__Task details__
Using the listing below, set down each line from the line containing "Les Premières Grives" through the line containing "Libramiento Morelos y bulevar", both ends included, exactly and with nothing added.

- - - -

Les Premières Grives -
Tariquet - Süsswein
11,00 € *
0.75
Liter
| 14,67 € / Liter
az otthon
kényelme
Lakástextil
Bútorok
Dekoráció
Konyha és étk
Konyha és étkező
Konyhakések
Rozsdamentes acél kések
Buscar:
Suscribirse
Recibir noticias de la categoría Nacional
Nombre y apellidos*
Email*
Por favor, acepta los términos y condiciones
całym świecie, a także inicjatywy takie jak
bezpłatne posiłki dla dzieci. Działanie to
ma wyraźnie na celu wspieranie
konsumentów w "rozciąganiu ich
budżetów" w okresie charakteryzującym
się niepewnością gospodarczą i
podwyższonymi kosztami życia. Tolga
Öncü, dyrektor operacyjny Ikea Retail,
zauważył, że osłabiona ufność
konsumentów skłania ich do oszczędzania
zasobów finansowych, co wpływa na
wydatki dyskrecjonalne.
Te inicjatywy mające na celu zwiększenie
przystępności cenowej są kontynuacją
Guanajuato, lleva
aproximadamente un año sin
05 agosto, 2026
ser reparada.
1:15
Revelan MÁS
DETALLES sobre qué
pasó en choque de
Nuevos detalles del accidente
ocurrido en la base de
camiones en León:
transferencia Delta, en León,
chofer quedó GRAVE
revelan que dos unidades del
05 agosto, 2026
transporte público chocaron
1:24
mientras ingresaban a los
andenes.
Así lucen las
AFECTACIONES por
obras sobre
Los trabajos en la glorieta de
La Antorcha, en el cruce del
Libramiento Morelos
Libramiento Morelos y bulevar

- - - -

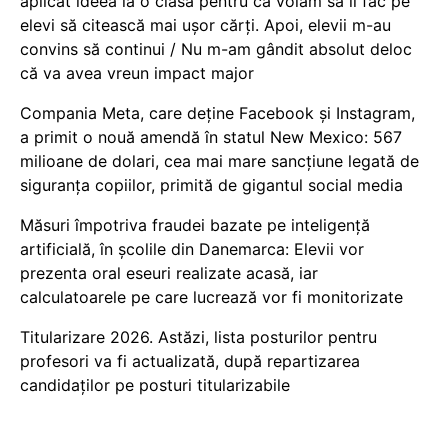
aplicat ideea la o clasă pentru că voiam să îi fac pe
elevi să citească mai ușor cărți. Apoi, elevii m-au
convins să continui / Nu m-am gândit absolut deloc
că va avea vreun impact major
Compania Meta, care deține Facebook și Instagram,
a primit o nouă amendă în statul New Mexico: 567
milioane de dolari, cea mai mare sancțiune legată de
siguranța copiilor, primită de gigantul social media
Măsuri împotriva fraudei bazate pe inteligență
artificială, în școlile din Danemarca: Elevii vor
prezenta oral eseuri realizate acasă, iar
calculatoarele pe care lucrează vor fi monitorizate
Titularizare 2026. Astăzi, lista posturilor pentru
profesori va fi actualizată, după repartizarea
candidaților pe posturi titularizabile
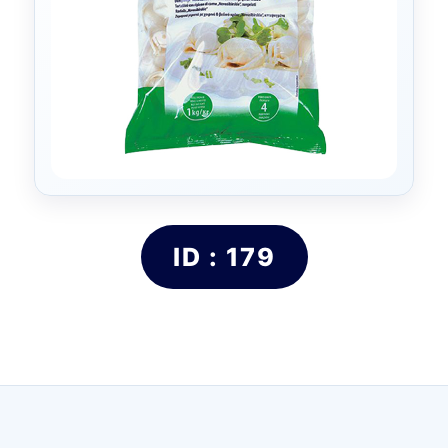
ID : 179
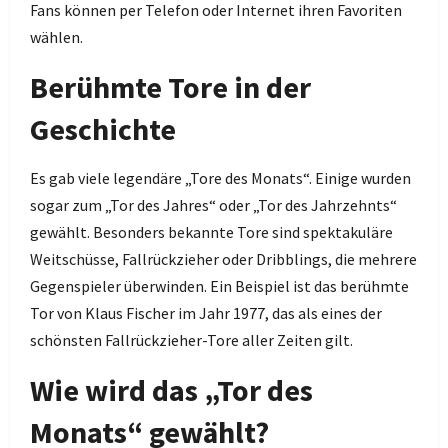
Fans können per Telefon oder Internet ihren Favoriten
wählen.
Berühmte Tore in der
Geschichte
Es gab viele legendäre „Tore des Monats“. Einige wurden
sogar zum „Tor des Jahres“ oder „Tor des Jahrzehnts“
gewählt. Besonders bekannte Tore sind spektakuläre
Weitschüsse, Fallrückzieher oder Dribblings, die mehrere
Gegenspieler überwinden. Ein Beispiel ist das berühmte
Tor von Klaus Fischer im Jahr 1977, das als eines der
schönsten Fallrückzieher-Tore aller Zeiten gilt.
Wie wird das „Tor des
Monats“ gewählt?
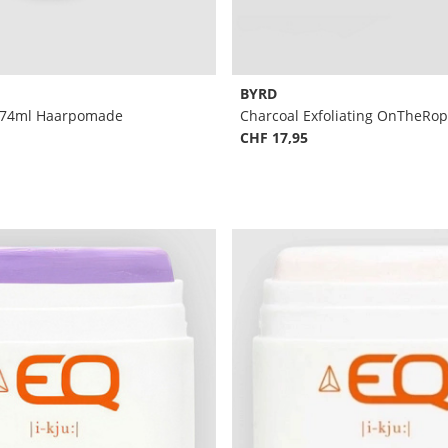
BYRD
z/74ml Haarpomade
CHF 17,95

- - - -

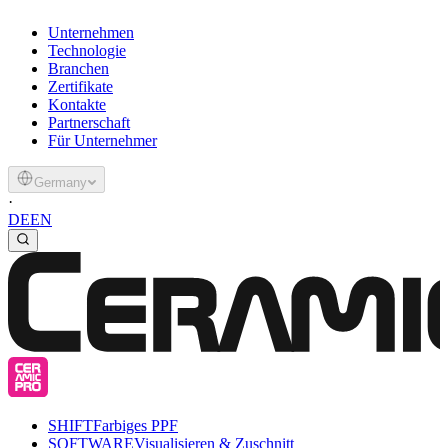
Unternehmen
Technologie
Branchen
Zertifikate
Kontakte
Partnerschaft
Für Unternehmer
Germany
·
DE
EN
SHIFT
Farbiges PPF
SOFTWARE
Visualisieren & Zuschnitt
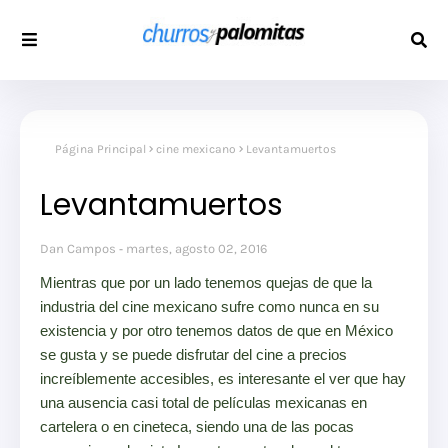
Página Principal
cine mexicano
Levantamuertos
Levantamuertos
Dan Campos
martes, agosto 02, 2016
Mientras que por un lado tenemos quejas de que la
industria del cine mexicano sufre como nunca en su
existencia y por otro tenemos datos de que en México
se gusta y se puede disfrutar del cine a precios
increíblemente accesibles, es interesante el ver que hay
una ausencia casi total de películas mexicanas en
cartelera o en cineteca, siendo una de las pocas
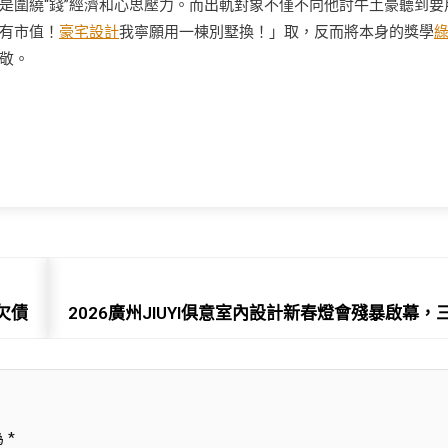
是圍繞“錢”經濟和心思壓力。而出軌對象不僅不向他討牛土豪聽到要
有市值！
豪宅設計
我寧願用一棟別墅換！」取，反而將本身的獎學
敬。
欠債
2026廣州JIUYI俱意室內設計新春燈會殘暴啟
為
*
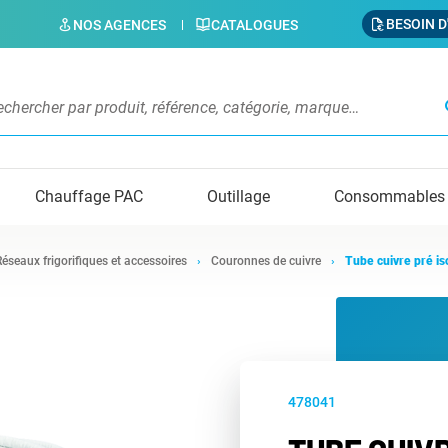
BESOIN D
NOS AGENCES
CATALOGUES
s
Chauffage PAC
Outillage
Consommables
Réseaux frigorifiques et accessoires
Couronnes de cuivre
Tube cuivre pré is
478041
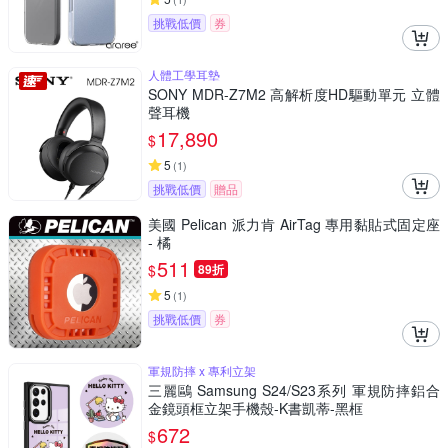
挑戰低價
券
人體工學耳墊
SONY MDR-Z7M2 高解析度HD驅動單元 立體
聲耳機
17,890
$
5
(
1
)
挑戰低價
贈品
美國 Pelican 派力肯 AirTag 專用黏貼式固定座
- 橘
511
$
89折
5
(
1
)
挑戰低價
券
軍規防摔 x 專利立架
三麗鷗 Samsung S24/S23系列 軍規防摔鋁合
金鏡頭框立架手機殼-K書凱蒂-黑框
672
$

- - - -

__Result of this task__
Les Premières Grives -
Tariquet - Süsswein
11,00 € *
0.75
Liter
| 14,67 € / Liter
az otthon
kényelme
Lakástextil
Bútorok
Dekoráció
Konyha és étk
Konyha és étkező
Konyhakések
Rozsdamentes acél kések
Buscar:
Suscribirse
Recibir noticias de la categoría Nacional
Nombre y apellidos*
Email*
Por favor, acepta los términos y condiciones
całym świecie, a także inicjatywy takie jak
bezpłatne posiłki dla dzieci. Działanie to
ma wyraźnie na celu wspieranie
konsumentów w "rozciąganiu ich
budżetów" w okresie charakteryzującym
się niepewnością gospodarczą i
podwyższonymi kosztami życia. Tolga
Öncü, dyrektor operacyjny Ikea Retail,
zauważył, że osłabiona ufność
konsumentów skłania ich do oszczędzania
zasobów finansowych, co wpływa na
wydatki dyskrecjonalne.
Te inicjatywy mające na celu zwiększenie
przystępności cenowej są kontynuacją
Guanajuato, lleva
aproximadamente un año sin
05 agosto, 2026
ser reparada.
1:15
Revelan MÁS
DETALLES sobre qué
pasó en choque de
Nuevos detalles del accidente
ocurrido en la base de
camiones en León:
transferencia Delta, en León,
chofer quedó GRAVE
revelan que dos unidades del
05 agosto, 2026
transporte público chocaron
1:24
mientras ingresaban a los
andenes.
Así lucen las
AFECTACIONES por
obras sobre
Los trabajos en la glorieta de
La Antorcha, en el cruce del
Libramiento Morelos
Libramiento Morelos y bulevar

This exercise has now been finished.